Article ID: | iaor20124212 |
Volume: | 53 |
Issue: | 2 |
Start Page Number: | 294 |
End Page Number: | 305 |
Publication Date: | May 2012 |
Journal: | Decision Support Systems |
Authors: | Vo Stefan, Koberstein Achim, Guericke Stefan, Schwartz Frank |
Keywords: | networks, manufacturing industries, programming: integer, combinatorial optimization |
When designing global production and distribution systems an important aspect becoming more and more relevant is the question of how to deal with demand uncertainties. Due to the proliferation of product variants that have to be handled in production and distribution, long lead times due to overseas transportation and increasingly volatile, uncertain and market specific demands, an appropriate concept to deal with these problems has to be established. One concept that has been proposed but not yet been fully explored in this context is postponement. In this concept the customization and finalization of a product is procrastinated, i.e., the final products are not completed in factories but in facilities of a distribution network that are located on the network from factories to customers. This may also entail a resequencing of manufacturing steps. Until now, research has mainly focused on general statements regarding advantages and disadvantages of postponement strategies.

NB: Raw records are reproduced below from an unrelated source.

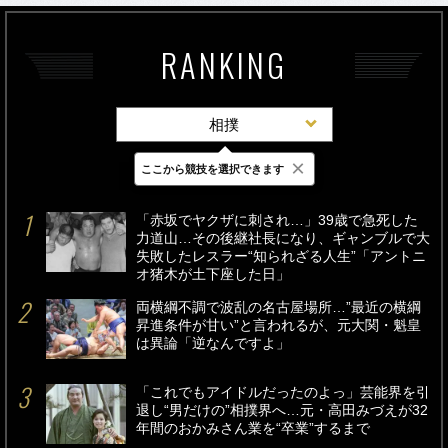
RANKING
相撲
×
ここから競技を選択できます
最新
24時間
週間
「赤坂でヤクザに刺され…」39歳で急死した
力道山…その後継社長になり、ギャンブルで大
失敗したレスラー“知られざる人生”「アントニ
オ猪木が土下座した日」
両横綱不調で波乱の名古屋場所…”最近の横綱
昇進条件が甘い”と言われるが、元大関・魁皇
は異論「逆なんですよ」
「これでもアイドルだったのよっ」芸能界を引
退し“男だけの”相撲界へ…元・高田みづえが32
年間のおかみさん業を“卒業”するまで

In contrast, quantitative models that allow for decision making for specific postponement implementations are rare, particularly models that explicitly take into account stochastic demands and long lead times. In order to allow for decision making for specific postponement implementations in uncertain environments, we present a two‐stage stochastic mixed integer linear programming model in this paper. We design a case study inspired by decision support issues in the apparel industry. By means of this case study we show that the presented model formulation can support managers to determine an appropriate production and distribution network in uncertain environments. Benefits from the concept of postponement are exemplified using (commercially) available mathematical programming software.